Legal Thoughts on Obamacare and Other Ramifications

The following article elucidates the cited issues challenging the constitutionality of the Obamacare legislation and provides supportive legal history/cases bolstering this position. His argument is quite cogent and may serve as an appetizer for the argued positions when the States’ case is ultimately heard by the Supreme Court.

Importantly, this case can be considered to be a watershed one that can serve to vanquish and turn back the tide of ever expanding federal government insinuation and encroachment into our daily activities. Thus, if it is struck down by the Supreme Court, this defeat may very well be the Waterloo of the Progressive agenda.

ObamaCare: The 28th Amendment?
Roger D. Luchs    April 17, 2011

ObamaCare is under assault, and properly so, because it tramples on enumerated constitutional rights of individuals and the states.  Given President Obama's predilection, it must also be viewed as his most aggressive effort to date to recast the Constitution to empower the Federal government to inject itself into areas of everyday life from which it has been fenced off since its inception.

In a 2001 interview, Obama expressed frustration that the Constitution was framed as a "limiting" document rather than an "empowering" document.  He understands that there is simply no prospect of amending it to bestow on Congress and him substantially broader authority to regulate broad sectors of the private economy.  His sole option, then, is to convince the public that 225 years of constitutional jurisprudence is wrong or outdated.

ObamaCare is his opening salvo for making his case.  No doubt there are more than a few liberal judges who will back him up.  Some have already ruled in Obama's favor.  If Obama succeeds even in only small part in recasting the Constitution as transferring powers to the central government beyond those expressly identified therein, then, to Obama and his liberal allies, it will be seen, to borrow a phrase, as "the  end of the beginning" rather than "the beginning of the end."

Obama knows better, of course, which is why he said what he did in his 2001 interview.  He can't change history, as much as he'd like to try, so he hopes to erase it from people's memories so over time, it is replaced with "progressive" reading of the Constitution.  Facts, however, are stubborn things.

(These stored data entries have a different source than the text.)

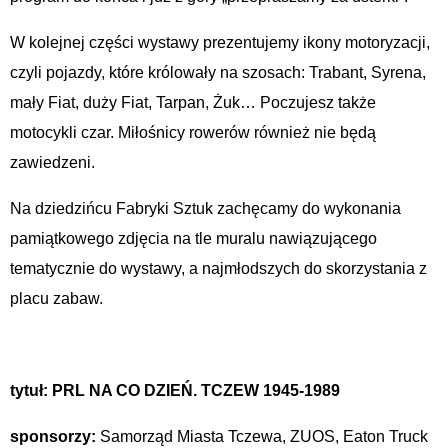
W kolejnej części wystawy prezentujemy ikony motoryzacji,
czyli pojazdy, które królowały na szosach: Trabant, Syrena,
mały Fiat, duży Fiat, Tarpan, Żuk… Poczujesz także
motocykli czar. Miłośnicy rowerów również nie będą
zawiedzeni.
Na dziedzińcu Fabryki Sztuk zachęcamy do wykonania
pamiątkowego zdjęcia na tle muralu nawiązującego
tematycznie do wystawy, a najmłodszych do skorzystania z
placu zabaw.
tytuł: PRL NA CO DZIEŃ. TCZEW 1945-1989
sponsorzy:
Samorząd Miasta Tczewa, ZUOS, Eaton Truck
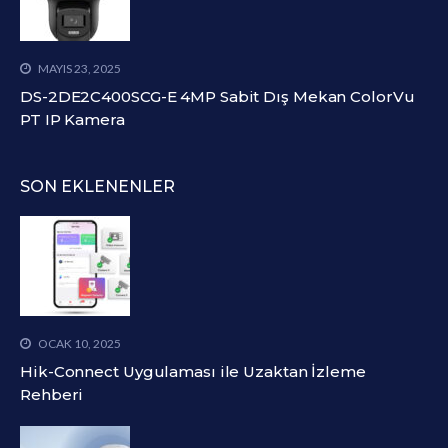
MAYIS 23, 2025
DS-2DE2C400SCG-E 4MP Sabit Dış Mekan ColorVu
PT IP Kamera
SON EKLENENLER
OCAK 10, 2025
Hik-Connect Uygulaması ile Uzaktan İzleme
Rehberi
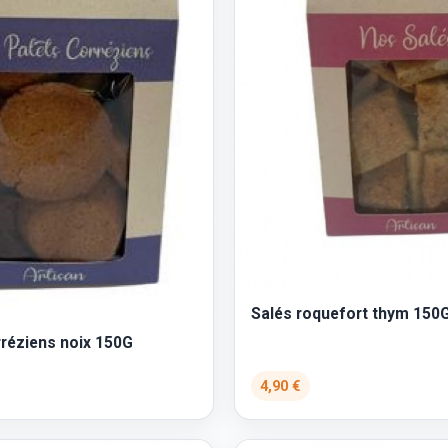
Salés roquefort thym 150
rréziens noix 150G
4,90 €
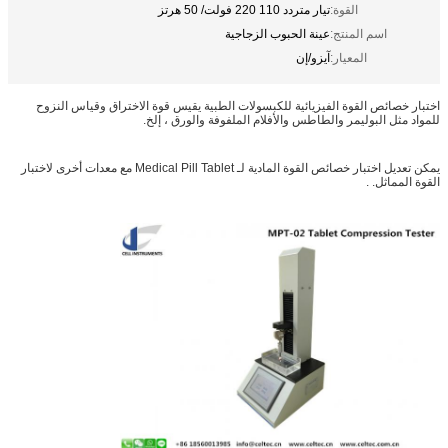
القوة:
تيار متردد 110 220 فولت/ 50 هرتز
اسم المنتج:
عينة الحبوب الزجاجية
المعيار:
آيزو/إن
اختبار خصائص القوة الفيزيائية للكبسولات الطبية يقيس قوة الاختراق وقياس النزوح
للمواد مثل البوليمر والطاطس والأفلام الملفوفة والورق ، إلخ.
يمكن تعديل اختبار خصائص القوة المادية لـ Medical Pill Tablet مع معدات أخرى لاختبار
القوة المماثل. .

The colonies ceded to the newly-established Federal government only those powers they agreed among themselves would benefit the separate states, collectively.  The Tenth Amendment reserved to the states those many powers not expressly ceded.  The Bill of Rights was adopted to ensure that the Federal government could not infringe on the liberties the Revolution was fought to restore and preserve.  Citizens of the colonies, and later of the territories, agreed to this arrangement with the understanding that the states and the Federal government would honor what was a set of covenants among them, which all agreed to honor so the nation would succeed.  The Civil War was fought, in part, because to the Southern states, the North, when it elected Lincoln, signaled its willingness to violate that compact, by changing one of the key terms to which it had agreed to obtain Southern participation in the union.  The Civil War, once concluded, was followed by several amendments which extended the reach of the Bill of Rights to state governments.

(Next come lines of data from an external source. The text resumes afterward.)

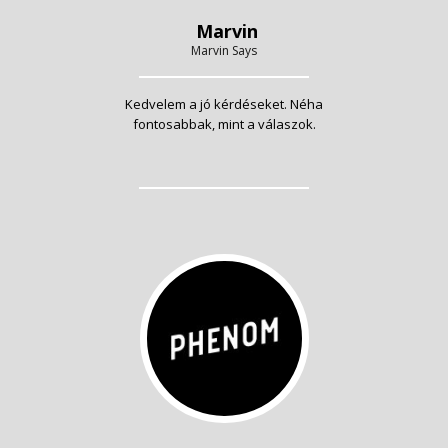
Marvin
Marvin Says
Kedvelem a jó kérdéseket. Néha
fontosabbak, mint a válaszok.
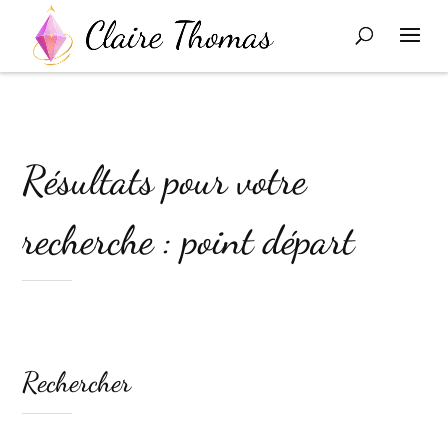
Résultats pour votre
recherche : point départ
Rechercher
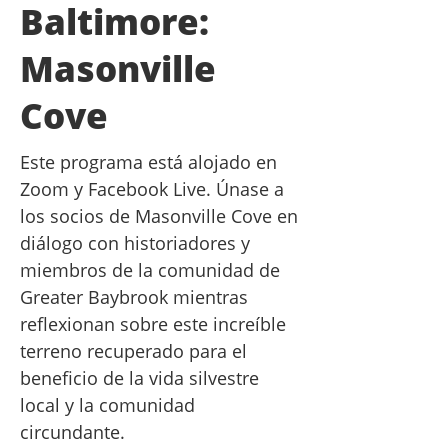
Baltimore:
Masonville
Cove
Este programa está alojado en
Zoom y Facebook Live. Únase a
los socios de Masonville Cove en
diálogo con historiadores y
miembros de la comunidad de
Greater Baybrook mientras
reflexionan sobre este increíble
terreno recuperado para el
beneficio de la vida silvestre
local y la comunidad
circundante.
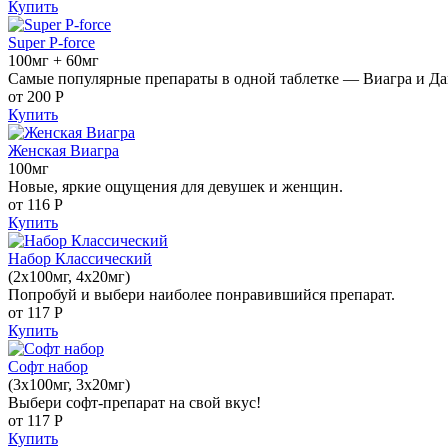
Купить
Super P-force
100мг + 60мг
Самые популярные препараты в одной таблетке — Виагра и Да
от 200
Р
Купить
Женская Виагра
100мг
Новые, яркие ощущения для девушек и женщин.
от 116
Р
Купить
Набор Классический
(2x100мг, 4x20мг)
Попробуй и выбери наиболее понравившийся препарат.
от 117
Р
Купить
Софт набор
(3x100мг, 3x20мг)
Выбери софт-препарат на свой вкус!
от 117
Р
Купить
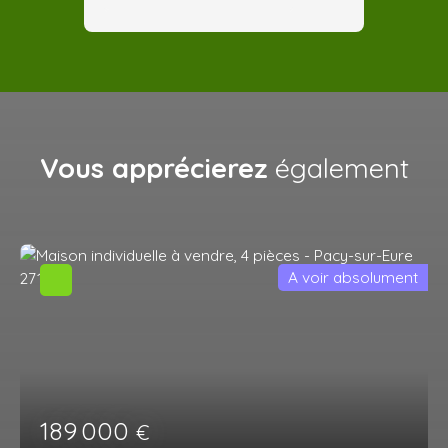
Vous apprécierez
également
A voir absolument
189 000
€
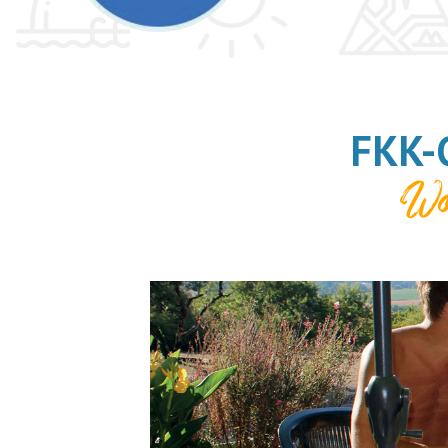
FKK-
Wo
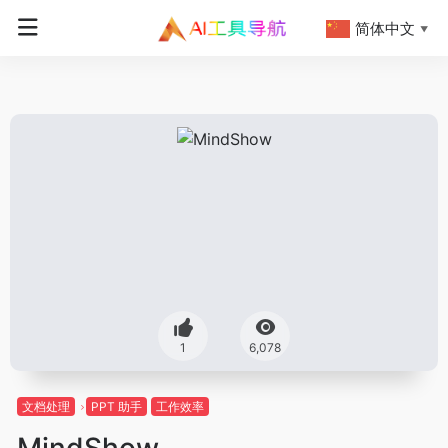
简体中文
▼
1
6,078
文档处理
PPT 助手
工作效率
MindShow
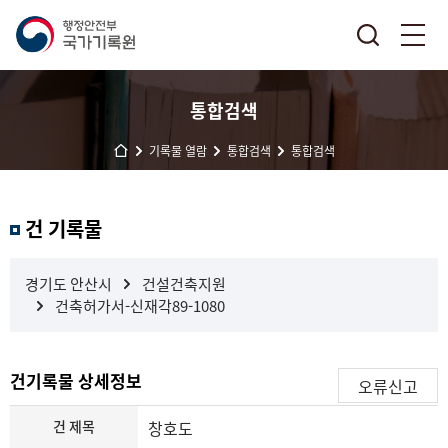
통합검색
기록물 열람
통합검색
통합검색
결
건 기록물
과
내
검
경기도 안산시
건설건축지원
색
건축허가서-신재각89-1080
건기록물 상세정보
오류신고
건 제목
창호도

Though the Civil War brought forth a "new nation," by destroying the institution of slavery, and causing the amendment of the Constitution to protect freedoms of newly-liberated citizens, in all other respects, it reverted to what it was originally intended to be, i.e., a compact that ceded to the Federal government only those powers that would enable the nation to take on the character of a unified assemblage of willing actors.  Although in the New Deal, its powers were broadened, neither Roosevelt nor succeeding presidents sought to recast the fundamental nature of the Constitution.

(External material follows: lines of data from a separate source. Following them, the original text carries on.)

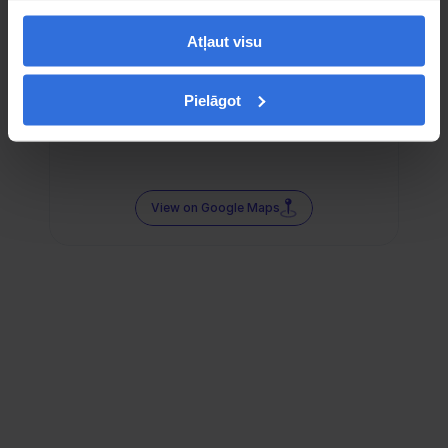
Atļaut visu
Pielāgot
View on Google Maps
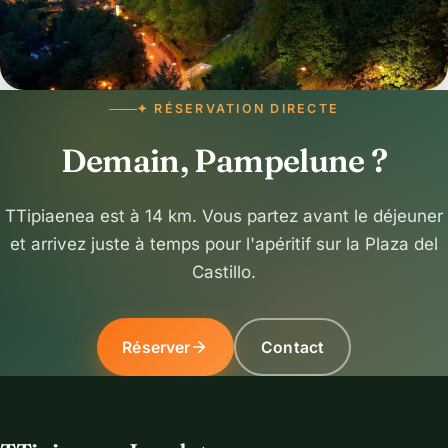
✦ RÉSERVATION DIRECTE
Demain, Pampelune ?
TTipiaenea est à 14 km. Vous partez avant le déjeuner
et arrivez juste à temps pour l'apéritif sur la Plaza del
Castillo.
Réserver
Contact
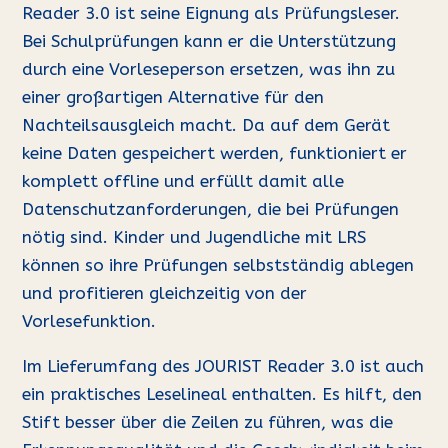
Reader 3.0 ist seine Eignung als Prüfungsleser.
Bei Schulprüfungen kann er die Unterstützung
durch eine Vorleseperson ersetzen, was ihn zu
einer großartigen Alternative für den
Nachteilsausgleich macht. Da auf dem Gerät
keine Daten gespeichert werden, funktioniert er
komplett offline und erfüllt damit alle
Datenschutzanforderungen, die bei Prüfungen
nötig sind. Kinder und Jugendliche mit LRS
können so ihre Prüfungen selbstständig ablegen
und profitieren gleichzeitig von der
Vorlesefunktion.
Im Lieferumfang des JOURIST Reader 3.0 ist auch
ein praktisches Leselineal enthalten. Es hilft, den
Stift besser über die Zeilen zu führen, was die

Those states which have already challenged ObamaCare have focused, in part, on the Tenth Amendment's preservation of state power over those realms of governance and regulation not expressly ceded to the Federal government. Historically, each state has exercised sovereign authority over the conduct of the insurance business within its borders.  Although the Supreme Court ruled in 1944 that certain aspects of the insurance business were subject to the Commerce Clause and, therefore, the sovereignty of the states to regulate insurance within their respected borders could be preempted by Congress, in its regulation of interstate commerce, Congress rebelled.  It overrode the Court's ruling, by enacting legislation reaffirming the sovereignty of the states over the insurance business, except as specified in the statute.[1]  Absent a change in that law, then, the President's ability to infringe upon and override state sovereignty over insurance business conducted within the states' respective borders is minimal.  ObamaCare, nevertheless, includes several mandates to insurers which arguably exceed the Federal government's powers to regulate insurance.  However, those pale in comparison to the individual mandate.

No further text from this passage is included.